When she was thirteen her mother gave her a small red morocco book in which to write her diary, and from that day till a few days before her death, she used to write down every night the events of the day. As a little girl she wrote down the hours of her lesson, when she went out riding, or was taken to the theatre or to hear music, and when she washed Dash, her pet dog.

The princess’s governess was a German lady, FrÄulein Lehzen, whom she adored, though she was greatly in awe of her; she spoke German before she learned English, but her mother took care that she should learn English well. When she was eight a clergyman, Mr. Davys, was appointed to direct her education. He chose a number of teachers for her, and himself taught her religion and history. Her life was strict and dull, and in after years she did not look back to her childhood as a happy time. George IV. died when she was six and was succeeded by his brother, William IV., who had no children, so that Princess Victoria was now heir to the throne. Her mother did not get on with William IV. and did not like her to go to court, and this made the King very angry, though he was always very kind to the little princess when she visited him privately. She was not allowed to go to his coronation, because the King and her mother could not agree as to the place she should take in the procession. This was a great disappointment and she wept bitterly—nothing could console her, not even her dolls.

Queen Victoria at her Accession.
(Engraved by Thompson after a Portrait by Lane.)

It was a great grief to the princess when her uncle Leopold left England to become King of Belgium. She was devotedly attached to him and he to her, and she always looked to him for advice and guidance. They wrote to one another constantly in terms of the deepest affection. He recommended her books to read and discussed the affairs of Europe with her. As part of her education her mother used to take her on tours through different parts of England, when they visited the great nobles and some of the chief sights and most important cities. She was sometimes a little tired by all the stiff ceremonies she had to go through, though she liked seeing people. She was very fond of music and dancing, spent much of her time in singing, and learnt to play the harp.

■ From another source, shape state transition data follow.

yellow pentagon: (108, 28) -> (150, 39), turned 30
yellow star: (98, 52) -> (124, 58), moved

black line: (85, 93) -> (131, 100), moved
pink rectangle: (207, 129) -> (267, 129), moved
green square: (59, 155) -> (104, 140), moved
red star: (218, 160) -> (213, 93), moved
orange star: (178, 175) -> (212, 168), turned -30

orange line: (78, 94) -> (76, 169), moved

Portrait of Prince Albert.

When she was sixteen, she was confirmed by the Archbishop of Canterbury, and he spoke to her so seriously about the duties of her position that she was drowned in tears and frightened to death. One of her uncle Leopold’s most cherished plans was that the princess should marry her cousin, Prince Albert of Saxe-Coburg; and when she was seventeen, he arranged that Prince Albert, who was a few months younger, should visit England with his father and elder brother. The visit was a great success. The princess wrote to her uncle: “They are both very amiable, very good and kind, and extremely merry, just as young people should be. Albert is extremely handsome ... they are excessively fond of music, like me.” A fortnight later she wrote: “I must thank you, my beloved uncle, for the prospect of great happiness you have contributed to give me in the person of dear Albert. Allow me, then, my dearest uncle, to tell you how delighted I am with him, and how much I like him in every way. He possesses every quality that could be desired to make me perfectly happy. He is so sensible, so kind, and so good, and so amiable too. He has, besides, the most pleasing and delightful exterior and appearance you can possibly see.” Prince Albert thought his cousin very amiable and wonderfully self-possessed. Nothing was, however, said about marriage during this visit and the prince returned to Germany.

Just after the princess was eighteen, her uncle, King William IV., died, on June 20, 1837. She herself described in her journal what happened afterwards: “I was awoke at six o’clock by Mama, who told me that the Archbishop of Canterbury and Lord Conyngham were here and wished to see me. I got out of bed, and went into my sitting-room (only in my dressing-gown) and alone, and saw them.” They told her that the King was dead, and, kneeling to kiss her hand, greeted as Queen the slim young girl just roused from sleep. A couple of hours later, Lord Melbourne, the Prime Minister, came to see her, and she wrote: “I saw him in my room and, of course, quite alone, as I shall always do all my ministers.” She who had been so carefully guarded by mother and governess had now to act alone, and it seems, from the way she notes it in her journal, as if she was glad. She held her first Council that morning, and again writes that she went to it quite alone. There she read the speech that Lord Melbourne had prepared for her to the ministers and privy-councillors. Every one was struck with the way in which she bore herself. Though she was very short, not five feet tall, her movements were dignified and graceful. Her voice, which was very beautiful, was clear and untroubled and thrilled her hearers. The blush on her cheek added to the interest and charm of her appearance. Lord Wellington said, “She not merely filled her chair, she filled the room.” She was quite composed; she wrote in after years that she took things as they came, as she knew they must be. What she was feeling she wrote that night in her diary: “Since it has pleased Providence to place me in this station, I shall do my utmost to fulfil my duty towards my country; I am very young, and perhaps in many, though not in all, things inexperienced, but I am sure that very few have more real good will and more real desire to do what is fit and right than I have;” she wrote, too, in large letters, “I AM QUEEN.”

Viscount Melbourne.
From a figure in Hayter’s Reformed Parliament in the National Portrait Gallery.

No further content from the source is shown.